### Exercise requirements
The output should be limited to the line holding "Copyright von Logo" and the lines after it through the end of the entries, each restated exactly.

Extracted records
**********

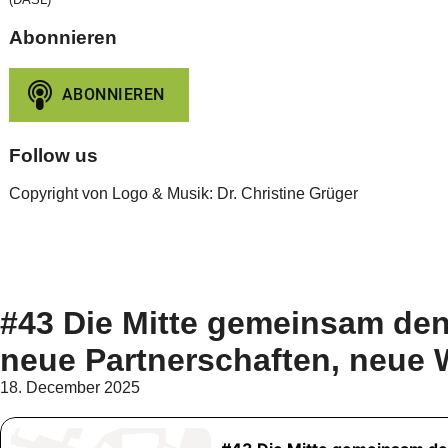
Abonnieren
Follow us
Copyright von Logo & Musik: Dr. Christine Grüger
#43 Die Mitte gemeinsam den
neue Partnerschaften, neue
18. December 2025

**********

### Completed exercise
Copyright von Logo & Musik: Dr. Christine Grüger
#43 Die Mitte gemeinsam den
neue Partnerschaften, neue
18. December 2025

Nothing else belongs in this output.